EXERCISE DIRECTIONS –
Please copy out every line in the entries that includes the word "information".

DATA RECORDS –
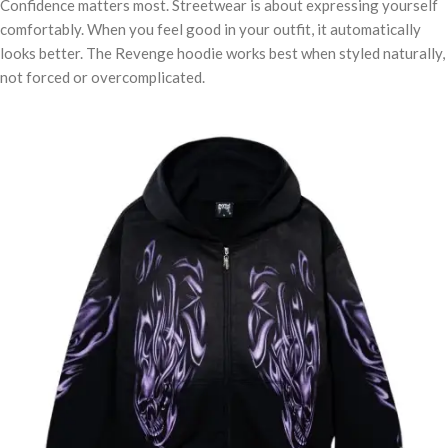
Confidence matters most. Streetwear is about expressing yourself
comfortably. When you feel good in your outfit, it automatically
looks better. The Revenge hoodie works best when styled naturally,
not forced or overcomplicated.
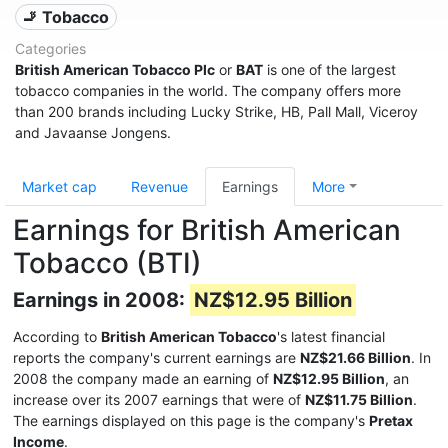
🚬 Tobacco
Categories
British American Tobacco Plc
or
BAT
is one of the largest
tobacco companies in the world. The company offers more
than 200 brands including Lucky Strike, HB, Pall Mall, Viceroy
and Javaanse Jongens.
Market cap
Revenue
Earnings
More
Earnings for British American
Tobacco (BTI)
Earnings in 2008:
NZ$12.95 Billion
According to
British American Tobacco
's latest financial
reports the company's current earnings are
NZ$21.66 Billion
. In
2008 the company made an earning of
NZ$12.95 Billion
, an
increase over its 2007 earnings that were of
NZ$11.75 Billion
.
The earnings displayed on this page is the company's
Pretax
Income
.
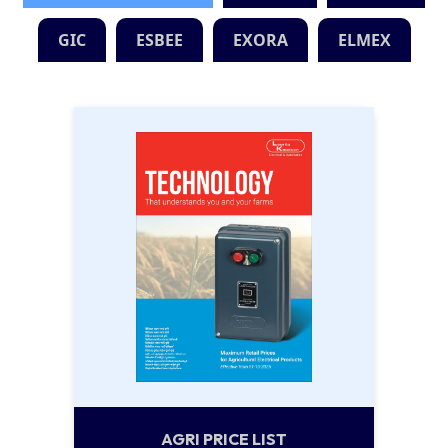
GIC
ESBEE
EXORA
ELMEX
AGRI PRICE LIST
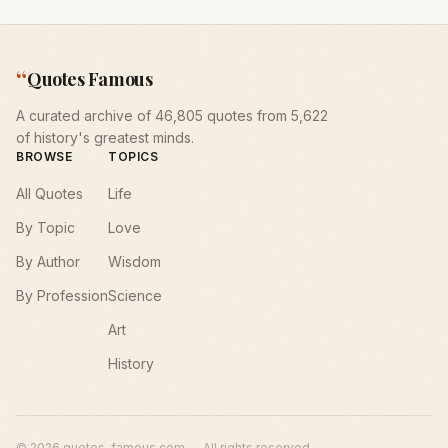
“
Quotes Famous
A curated archive of 46,805 quotes from 5,622
of history's greatest minds.
BROWSE
TOPICS
All Quotes
Life
By Topic
Love
By Author
Wisdom
By Profession
Science
Art
History
©
2026
quotes-famous.com — All rights reserved.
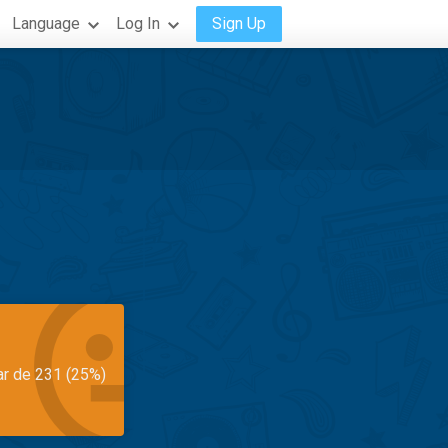
Language
Log In
Sign Up
ar de 231 (25%)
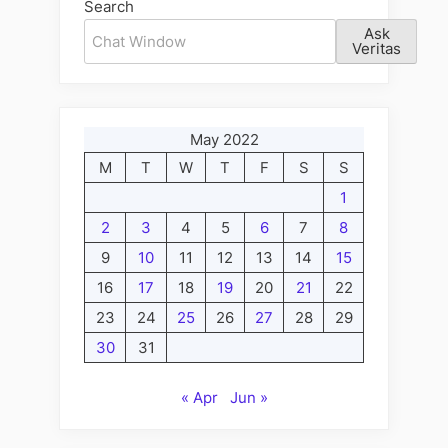
Search
Ask
Veritas
May 2022
M
T
W
T
F
S
S
1
2
3
4
5
6
7
8
9
10
11
12
13
14
15
16
17
18
19
20
21
22
23
24
25
26
27
28
29
30
31
« Apr
Jun »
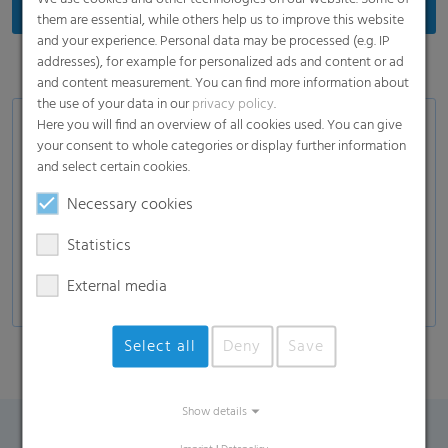
them are essential, while others help us to improve this website
and your experience. Personal data may be processed (e.g. IP
addresses), for example for personalized ads and content or ad
and content measurement. You can find more information about
the use of your data in our
privacy policy
.
Here you will find an overview of all cookies used. You can give
Product Variants
your consent to whole categories or display further information
and select certain cookies.
White or transparent label films
In-mould label films
Necessary cookies
Stretch-sleeve films for plastic bottles
Statistics
Special films for the drinks industry
External media
Select all
Deny
Save
Show details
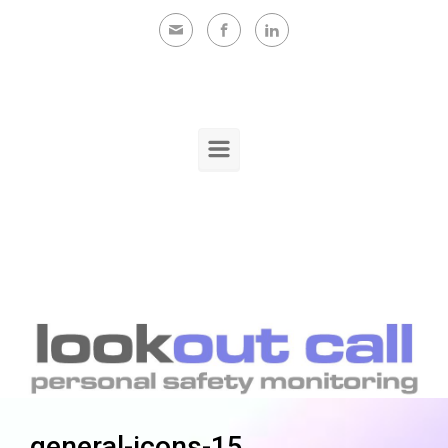
Skip to main content
general-icons-15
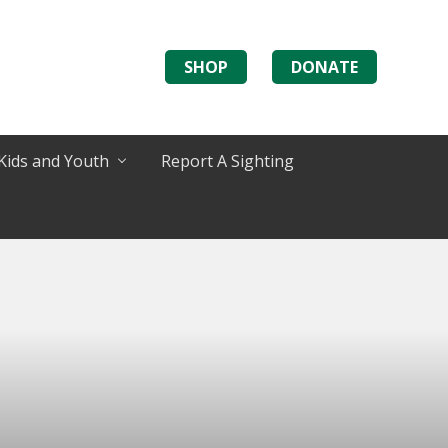
SHOP
DONATE
Kids and Youth
Report A Sighting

YOUR SOLUTION –
and content measurement. You can find more information about
your consent to whole categories or display further information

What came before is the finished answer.